Somebody thought they knew what they were doing


----------



## Cajunhiker (Dec 14, 2009)

The Purple Primer Plumber struck again!


----------



## moz (Aug 4, 2012)

Straight out of a horror movie


----------



## MootsNYC (Dec 19, 2013)

Looks like something another mechanic at my shop would have done. Thankfully we can say he is not with us anymore.


----------



## Johnny Canuck (Feb 24, 2015)

Wow


----------



## Redwood (Sep 8, 2008)

Another of my satisfied book customers! :thumbup:

I'd recognize my teaching anywhere...


----------



## Workhorseplmg (Apr 10, 2013)

We are required to use purple primer, but only on the joining surfaces, lol


----------



## Gargalaxy (Aug 14, 2013)

I didn't know the q-tips tricky or the one step glue at that time, now I'm more carefully.


----------



## stecar (Mar 18, 2012)

Good thing the guy at Depot was a 20 year plumber and showed him the right fittings.


----------



## plumberkc (Jun 23, 2011)

This is hard to make out but the guy bought 3 6' sticks of 1/2" pex. A handful of 1/2"CPVC fittings, and PVC cement.


----------



## Nathan901 (Feb 11, 2012)

plumberkc said:


> This is hard to make out but the guy bought 3 6' sticks of 1/2" pex. A handful of 1/2"CPVC fittings, and PVC cement.

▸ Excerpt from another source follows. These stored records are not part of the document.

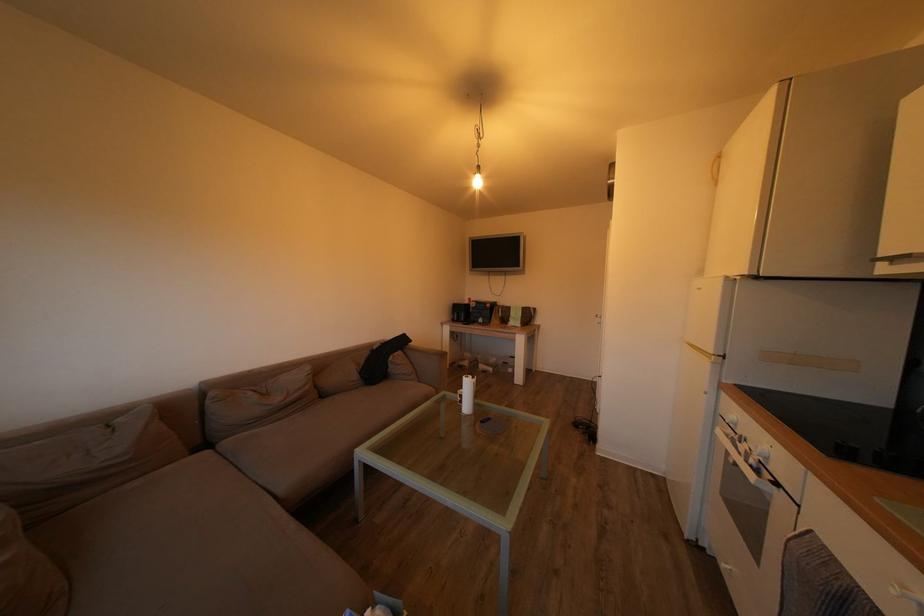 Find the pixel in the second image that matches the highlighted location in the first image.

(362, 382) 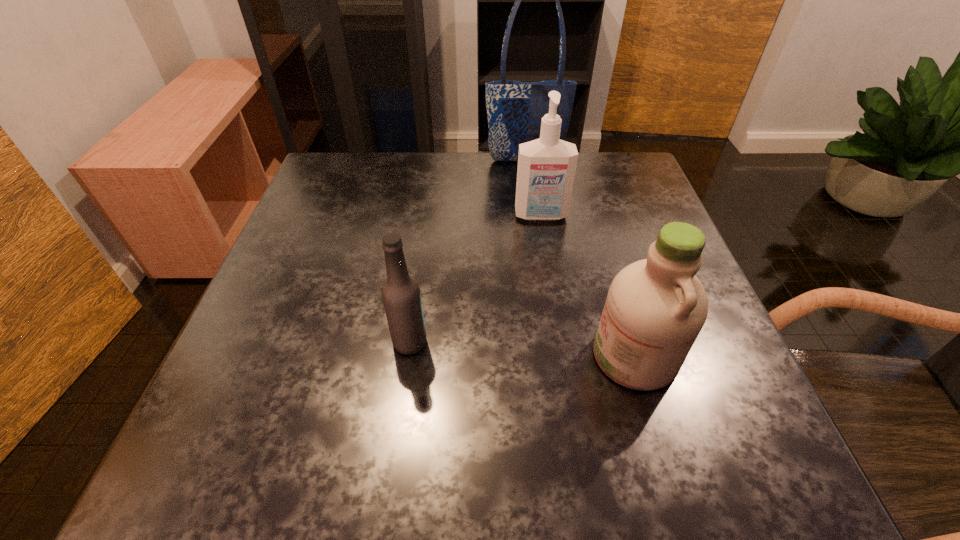 The image size is (960, 540). Find the location of `vacant space positioned 0.290m on the label of the leftmost object`. vacant space positioned 0.290m on the label of the leftmost object is located at coordinates (599, 342).

At what (x,y) coordinates should I click in order to perform the action: click on object present at the far edge. Please return your answer as a coordinate pair (x, y). The width and height of the screenshot is (960, 540). Looking at the image, I should click on (515, 109).

Find the location of a particular element. This screenshot has width=960, height=540. object at the right edge is located at coordinates (656, 307).

Where is `free space at the far edge`? This screenshot has width=960, height=540. free space at the far edge is located at coordinates (501, 166).

Identify the location of vacant space at the near edge of the desktop. This screenshot has width=960, height=540. (320, 425).

Find the location of a particular element. vacant space at the left edge of the desktop is located at coordinates (278, 277).

The width and height of the screenshot is (960, 540). I want to click on vacant space at the right edge of the desktop, so click(607, 227).

In order to click on vacant space at the far left corner of the desktop in this screenshot , I will do `click(384, 161)`.

The height and width of the screenshot is (540, 960). Find the location of `free point at the near left corner`. free point at the near left corner is located at coordinates (282, 475).

Locate an element on the screen. The width and height of the screenshot is (960, 540). free space at the near right corner of the desktop is located at coordinates (707, 483). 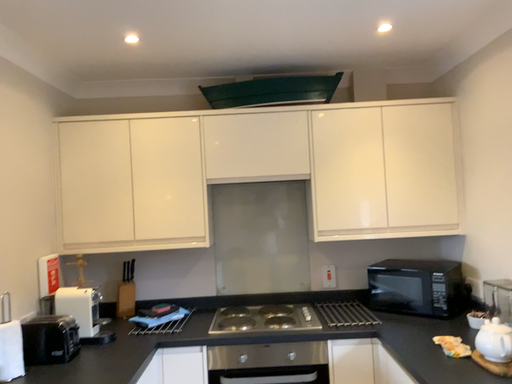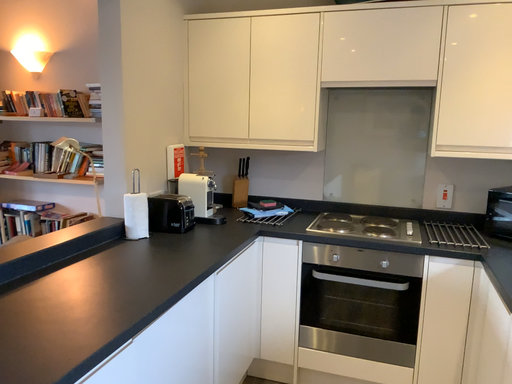 Question: How did the camera likely rotate when shooting the video?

I hope he has a good home owners insurance plan.


----------



## CaptainBob (Jan 3, 2011)

Hee Hee..love the responses to this post.

This was in a rental property in Minneapolis where the city gave him notice to get it to code. Gave him an estimate of $7000 to tear out all the waste and vent in this house and replumb it.


----------



## chonkie (Jul 31, 2014)

Gargalaxy said:


> I didn't know the q-tips tricky or the one step glue at that time, now I'm more carefully.


I thought I taught you better than that. You dip the qtip and then apply it to the joint. Don't pour the whole can on the joint then wipe it with a qtip, that's just hack.


----------